Jacobson's study outlines a plan to fulfill all of the Golden State's transportation, electric power, industry, and heating and cooling energy needs with renewable energy by 2050. It calculates the number of new devices and jobs created, land and ocean areas required, and policies needed for infrastructure changes. It also provides new estimates of air pollution mortality and morbidity impacts and costs based on multiple years of air quality data. The plan is analogous to one that Jacobson and other researchers developed for New York state.

The study concludes that, while a wind, water and sunlight conversion may result in initial capital cost increases, such as the cost of building renewable energy power plants, these costs would be more than made up for over time by the elimination of fuel costs. The overall switch would reduce California's end-use power demand by about 44 percent and stabilize energy prices, since fuel costs would be zero, according to the study.

It would also create a net gain, after fossil-fuel and nuclear energy job losses are accounted for, of about 220,000 manufacturing, installation and technology construction and operation jobs. On top of that, the state would reap net earnings from these jobs of about $12 billion annually.

According to the researchers' calculations, one scenario suggests that all of California's 2050 power demands could be met with a mix of sources, including:

25,000 onshore 5-megawatt wind turbines
1,200 100-megawatt concentrated solar plants
15 million 5-kilowatt residential rooftop photovoltaic systems
72 100-megawatt geothermal plants
5,000 0.75-megawatt wave devices
3,400 1-megawatt tidal turbines

The study states that if California switched to wind, water and sunlight for renewable energy, air pollution-related deaths would decline by about 12,500 annually and the state would save about $103 billion, or about 4.9 percent of the state's 2012 gross domestic product, in related health costs every year. The study also estimates that resultant emissions decreases would reduce global climate change costs in 2050 -- such as coastal erosion and extreme weather damage -- by about $48 billion per year.

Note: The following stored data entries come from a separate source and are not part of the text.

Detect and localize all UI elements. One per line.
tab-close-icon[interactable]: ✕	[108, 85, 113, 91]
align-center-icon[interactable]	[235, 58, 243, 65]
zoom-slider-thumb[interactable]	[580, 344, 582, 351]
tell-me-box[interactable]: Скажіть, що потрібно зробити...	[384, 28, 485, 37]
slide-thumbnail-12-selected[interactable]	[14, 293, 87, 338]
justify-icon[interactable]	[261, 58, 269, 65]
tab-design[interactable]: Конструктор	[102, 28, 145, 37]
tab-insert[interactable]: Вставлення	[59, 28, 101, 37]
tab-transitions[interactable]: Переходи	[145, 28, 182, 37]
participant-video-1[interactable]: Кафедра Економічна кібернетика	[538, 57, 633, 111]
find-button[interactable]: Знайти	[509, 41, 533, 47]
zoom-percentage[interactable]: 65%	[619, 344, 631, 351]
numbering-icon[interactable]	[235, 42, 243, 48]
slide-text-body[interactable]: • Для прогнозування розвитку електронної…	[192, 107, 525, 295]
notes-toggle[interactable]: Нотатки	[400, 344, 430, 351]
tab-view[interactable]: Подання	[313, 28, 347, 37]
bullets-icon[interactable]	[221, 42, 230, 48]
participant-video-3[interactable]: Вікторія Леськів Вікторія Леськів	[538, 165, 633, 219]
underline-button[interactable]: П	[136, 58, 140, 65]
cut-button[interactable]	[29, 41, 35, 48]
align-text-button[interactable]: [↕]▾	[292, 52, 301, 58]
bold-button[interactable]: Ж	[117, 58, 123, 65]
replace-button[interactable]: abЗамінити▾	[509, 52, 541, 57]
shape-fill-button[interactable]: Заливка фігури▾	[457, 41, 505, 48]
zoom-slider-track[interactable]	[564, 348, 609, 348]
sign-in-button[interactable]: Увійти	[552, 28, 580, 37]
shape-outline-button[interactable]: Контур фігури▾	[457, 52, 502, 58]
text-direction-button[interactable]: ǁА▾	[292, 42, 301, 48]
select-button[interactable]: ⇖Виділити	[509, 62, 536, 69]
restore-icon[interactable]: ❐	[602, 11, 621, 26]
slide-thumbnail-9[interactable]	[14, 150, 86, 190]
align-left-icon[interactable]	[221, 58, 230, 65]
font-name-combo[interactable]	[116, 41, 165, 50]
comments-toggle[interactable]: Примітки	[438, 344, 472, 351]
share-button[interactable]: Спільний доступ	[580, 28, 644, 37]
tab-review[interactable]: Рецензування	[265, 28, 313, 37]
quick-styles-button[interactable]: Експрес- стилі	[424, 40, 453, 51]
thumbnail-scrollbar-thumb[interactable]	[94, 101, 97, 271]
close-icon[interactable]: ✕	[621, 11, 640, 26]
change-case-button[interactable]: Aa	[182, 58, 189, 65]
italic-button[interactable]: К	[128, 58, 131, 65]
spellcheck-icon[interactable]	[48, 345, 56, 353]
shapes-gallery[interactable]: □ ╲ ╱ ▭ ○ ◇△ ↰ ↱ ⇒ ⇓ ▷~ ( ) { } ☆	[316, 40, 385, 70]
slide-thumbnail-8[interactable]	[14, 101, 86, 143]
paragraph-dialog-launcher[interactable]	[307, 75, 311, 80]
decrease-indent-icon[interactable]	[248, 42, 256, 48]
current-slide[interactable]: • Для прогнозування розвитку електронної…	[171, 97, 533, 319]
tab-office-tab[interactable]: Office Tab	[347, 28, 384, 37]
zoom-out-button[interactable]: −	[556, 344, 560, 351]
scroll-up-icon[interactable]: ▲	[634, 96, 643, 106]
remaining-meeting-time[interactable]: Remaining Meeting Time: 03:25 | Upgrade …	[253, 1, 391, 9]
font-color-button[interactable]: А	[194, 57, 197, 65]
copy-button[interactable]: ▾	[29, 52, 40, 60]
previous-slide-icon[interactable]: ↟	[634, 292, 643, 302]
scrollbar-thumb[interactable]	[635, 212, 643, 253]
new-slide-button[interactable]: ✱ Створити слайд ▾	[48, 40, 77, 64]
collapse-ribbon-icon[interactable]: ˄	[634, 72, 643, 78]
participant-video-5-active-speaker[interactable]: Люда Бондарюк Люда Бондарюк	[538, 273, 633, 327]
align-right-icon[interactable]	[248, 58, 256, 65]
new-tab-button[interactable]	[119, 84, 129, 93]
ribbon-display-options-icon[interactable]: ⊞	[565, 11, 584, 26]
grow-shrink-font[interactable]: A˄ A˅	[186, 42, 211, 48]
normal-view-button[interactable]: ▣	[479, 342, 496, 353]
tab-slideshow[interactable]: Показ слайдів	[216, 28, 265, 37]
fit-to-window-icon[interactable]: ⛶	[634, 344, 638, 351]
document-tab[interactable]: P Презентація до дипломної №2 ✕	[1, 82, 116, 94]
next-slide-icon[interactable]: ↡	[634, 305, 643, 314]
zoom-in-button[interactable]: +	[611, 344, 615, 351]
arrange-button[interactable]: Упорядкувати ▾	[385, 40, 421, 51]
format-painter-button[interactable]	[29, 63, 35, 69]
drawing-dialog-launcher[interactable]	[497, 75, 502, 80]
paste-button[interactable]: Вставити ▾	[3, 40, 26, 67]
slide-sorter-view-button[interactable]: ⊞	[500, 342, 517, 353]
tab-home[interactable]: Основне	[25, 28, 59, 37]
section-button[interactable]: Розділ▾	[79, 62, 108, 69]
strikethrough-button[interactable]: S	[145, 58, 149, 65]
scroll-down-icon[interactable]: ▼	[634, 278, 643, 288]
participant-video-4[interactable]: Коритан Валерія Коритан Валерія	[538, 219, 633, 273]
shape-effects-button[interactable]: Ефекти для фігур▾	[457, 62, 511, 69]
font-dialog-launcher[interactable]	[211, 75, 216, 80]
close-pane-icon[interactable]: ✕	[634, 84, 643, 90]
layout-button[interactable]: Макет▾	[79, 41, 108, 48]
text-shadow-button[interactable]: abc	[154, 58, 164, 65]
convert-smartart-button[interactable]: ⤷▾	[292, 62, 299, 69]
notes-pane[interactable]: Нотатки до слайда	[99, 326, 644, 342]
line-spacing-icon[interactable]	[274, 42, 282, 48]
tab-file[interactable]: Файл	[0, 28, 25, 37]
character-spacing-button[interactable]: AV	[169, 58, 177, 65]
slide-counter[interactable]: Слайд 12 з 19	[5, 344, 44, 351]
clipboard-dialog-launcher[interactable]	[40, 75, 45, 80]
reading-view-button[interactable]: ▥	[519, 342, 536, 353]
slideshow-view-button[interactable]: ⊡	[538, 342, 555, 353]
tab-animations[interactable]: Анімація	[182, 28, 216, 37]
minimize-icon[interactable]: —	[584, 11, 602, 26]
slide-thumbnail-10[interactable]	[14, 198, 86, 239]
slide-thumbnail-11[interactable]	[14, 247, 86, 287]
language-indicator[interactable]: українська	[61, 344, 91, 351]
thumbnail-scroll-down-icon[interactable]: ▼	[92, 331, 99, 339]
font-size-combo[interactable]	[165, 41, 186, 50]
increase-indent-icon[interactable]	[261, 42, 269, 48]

"I think the most interesting finding is that the plan will reduce social costs related to air pollution and climate change by about $150 billion per year in 2050, and that these savings will pay for all new energy generation in only seven years," said study co-author Mark Delucchi of the University of California, Davis.
 
And you can build all those Nuclear power plants right on the fault lines!



I'd build them in eastern Califorina away from the fault. They'd all be 4th generation plants with airtight departments for the back up generator.

As long as we've got plenty of natural gas fired generation on standby to provide less expensive electricity as backup. Eastern California though, just throw up some more of these....just saw it a couple weeks ago...quite impressive...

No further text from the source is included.